Jede Menge Speicher. Seagate integriert in dem Clusterstor 9000 und dem Lustre-File-System für HPC-Anwendungen. Quelle: Seagate
Jede Menge Speicher. Seagate integriert in dem Clusterstor 9000 und dem Lustre-File-System für HPC-Anwendungen. Quelle: Seagate

Auch der Traditionshersteller Seagate muss auf den Wandel in der Unternehmens-IT reagieren. Der neue Geschäftsbereich Cloud Systems and Solutions (CSS) werde sich vor allem auf vier Bereiche konzentrieren: Lösungen für integrierte High Performance Computing Lösungen, Scalierbare und modular aufgebaute Komponenten und Lösungen, sowie maßgeschneiderte Systeme für OEMs und Lösungen für Cloud Backup/Restore, Disaster Recovery und Rapid Archive Storage. Nach eigenen Angaben ist Seagate damit der erste Hersteller, der Festplatten, Hybridlaufwerke, SSDs, externes Storage, Recovery-Services, Clouddienste und voll integrierte Cloudsysteme aus einer Hand anbietet.

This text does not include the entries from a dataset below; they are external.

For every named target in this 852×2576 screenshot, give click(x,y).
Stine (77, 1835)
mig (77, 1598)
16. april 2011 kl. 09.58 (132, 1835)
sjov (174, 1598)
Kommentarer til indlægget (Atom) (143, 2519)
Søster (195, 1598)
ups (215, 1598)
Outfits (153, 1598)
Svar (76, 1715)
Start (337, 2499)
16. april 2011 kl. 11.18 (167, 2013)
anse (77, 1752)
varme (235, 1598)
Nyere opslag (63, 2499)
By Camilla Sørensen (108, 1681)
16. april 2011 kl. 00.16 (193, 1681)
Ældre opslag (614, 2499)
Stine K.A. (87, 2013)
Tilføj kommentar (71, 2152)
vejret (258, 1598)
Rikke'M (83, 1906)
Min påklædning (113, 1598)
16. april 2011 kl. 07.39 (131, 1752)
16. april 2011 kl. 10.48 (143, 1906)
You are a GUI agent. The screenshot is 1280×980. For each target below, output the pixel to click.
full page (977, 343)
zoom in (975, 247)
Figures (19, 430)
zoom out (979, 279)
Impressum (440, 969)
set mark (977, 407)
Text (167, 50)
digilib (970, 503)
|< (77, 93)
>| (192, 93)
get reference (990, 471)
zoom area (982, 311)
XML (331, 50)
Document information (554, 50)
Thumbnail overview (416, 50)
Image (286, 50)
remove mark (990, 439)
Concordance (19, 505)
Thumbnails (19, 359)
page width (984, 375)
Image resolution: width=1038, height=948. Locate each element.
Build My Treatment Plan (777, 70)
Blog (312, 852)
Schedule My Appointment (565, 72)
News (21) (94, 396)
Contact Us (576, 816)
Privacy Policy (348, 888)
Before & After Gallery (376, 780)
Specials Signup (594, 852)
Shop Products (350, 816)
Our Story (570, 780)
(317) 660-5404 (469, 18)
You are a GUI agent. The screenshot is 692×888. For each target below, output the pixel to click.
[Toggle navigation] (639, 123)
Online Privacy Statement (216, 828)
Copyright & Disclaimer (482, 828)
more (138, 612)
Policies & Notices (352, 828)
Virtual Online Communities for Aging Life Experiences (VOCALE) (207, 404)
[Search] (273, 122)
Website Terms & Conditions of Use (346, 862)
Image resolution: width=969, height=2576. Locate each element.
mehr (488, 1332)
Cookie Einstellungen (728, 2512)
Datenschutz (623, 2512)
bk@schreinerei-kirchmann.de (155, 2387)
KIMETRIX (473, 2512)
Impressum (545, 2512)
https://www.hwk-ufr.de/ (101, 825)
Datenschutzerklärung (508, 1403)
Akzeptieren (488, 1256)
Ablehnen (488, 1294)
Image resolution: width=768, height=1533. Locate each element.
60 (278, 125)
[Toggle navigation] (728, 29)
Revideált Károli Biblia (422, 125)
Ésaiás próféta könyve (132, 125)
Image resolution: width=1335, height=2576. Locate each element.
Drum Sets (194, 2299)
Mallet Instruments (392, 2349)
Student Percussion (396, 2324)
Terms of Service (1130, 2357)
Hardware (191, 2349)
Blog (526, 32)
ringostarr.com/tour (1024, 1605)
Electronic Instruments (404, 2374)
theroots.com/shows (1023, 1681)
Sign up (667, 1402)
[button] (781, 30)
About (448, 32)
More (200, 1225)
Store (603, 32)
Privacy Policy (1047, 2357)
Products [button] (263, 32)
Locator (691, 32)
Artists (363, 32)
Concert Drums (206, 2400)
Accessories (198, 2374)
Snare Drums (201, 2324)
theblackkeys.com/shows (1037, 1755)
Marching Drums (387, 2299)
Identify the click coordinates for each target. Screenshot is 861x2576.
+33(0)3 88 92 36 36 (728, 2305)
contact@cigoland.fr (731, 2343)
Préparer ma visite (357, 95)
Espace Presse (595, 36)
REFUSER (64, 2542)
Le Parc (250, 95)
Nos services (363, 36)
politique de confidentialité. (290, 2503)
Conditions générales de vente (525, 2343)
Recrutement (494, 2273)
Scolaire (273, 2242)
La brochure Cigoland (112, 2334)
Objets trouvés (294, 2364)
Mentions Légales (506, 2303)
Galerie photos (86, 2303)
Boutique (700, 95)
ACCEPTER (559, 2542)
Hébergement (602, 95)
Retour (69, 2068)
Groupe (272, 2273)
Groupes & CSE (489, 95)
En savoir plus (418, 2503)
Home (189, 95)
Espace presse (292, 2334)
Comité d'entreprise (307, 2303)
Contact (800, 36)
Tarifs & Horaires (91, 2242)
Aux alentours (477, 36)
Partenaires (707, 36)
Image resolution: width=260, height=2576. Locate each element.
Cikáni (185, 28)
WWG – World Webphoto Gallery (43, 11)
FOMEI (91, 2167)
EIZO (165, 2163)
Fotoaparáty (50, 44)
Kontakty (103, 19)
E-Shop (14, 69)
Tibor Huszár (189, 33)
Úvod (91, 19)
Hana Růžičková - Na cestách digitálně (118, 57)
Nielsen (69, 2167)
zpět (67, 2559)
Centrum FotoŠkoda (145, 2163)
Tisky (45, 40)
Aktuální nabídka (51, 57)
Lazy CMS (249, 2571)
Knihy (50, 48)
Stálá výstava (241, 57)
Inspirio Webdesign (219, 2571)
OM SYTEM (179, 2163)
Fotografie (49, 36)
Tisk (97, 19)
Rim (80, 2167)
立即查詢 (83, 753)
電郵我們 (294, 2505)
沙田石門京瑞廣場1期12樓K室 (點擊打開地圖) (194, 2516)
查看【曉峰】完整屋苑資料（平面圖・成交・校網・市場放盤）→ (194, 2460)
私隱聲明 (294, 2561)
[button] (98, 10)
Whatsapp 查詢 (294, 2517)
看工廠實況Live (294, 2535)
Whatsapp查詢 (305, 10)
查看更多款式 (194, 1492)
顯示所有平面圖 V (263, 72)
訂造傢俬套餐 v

Mit dem ClusterStor 9000 stellt das Unternehmen jetzt ein System für HPC- und Big-Data-Anwendungen vor. Es nutzt das parallele Dateisystem Lustre und erreicht laut Hersteller einen Datendurchsatz von bis zu 63 GByte/s pro Rack. Damit erreicht es eine 50 Prozent höhere Performance als vorherige ClusterStore-Plattformen.

Die Enterprise Backup and Recovery Appliances EVault hat Seagate von Grund auf überarbeitet und für die Cloud-Nutzung vorbereitet. Sie unterstützen nun nutzbare Kapazitäten von bis zu 100 TByte.

“Firmen suchen nach kosteneffizienten Wegen, um Daten zu sammeln und prozessfähige Informationen zu erstellen”, sagte Jamie Lerner, Präsident der neuen Clodu Systems und Solutions Group. “Seagate liefert einen offenen Ansatz für das Intelligent Information Infrastructure Program. Wir nutzen unsere Erfahrungen aus der weltweiten Zusammenarbeit mit Cloud-Service-Providern, um Systeme und Lösungen zu schaffen, die Workloads der nächsten Generation in Einklang mit dem Umfang, der Leistung und der Wirtschaftlichkeit handhaben können, die den Bedürfnissen von Unternehmen entsprechen.”

[mit Material von Björn Greif, ZDNet.de]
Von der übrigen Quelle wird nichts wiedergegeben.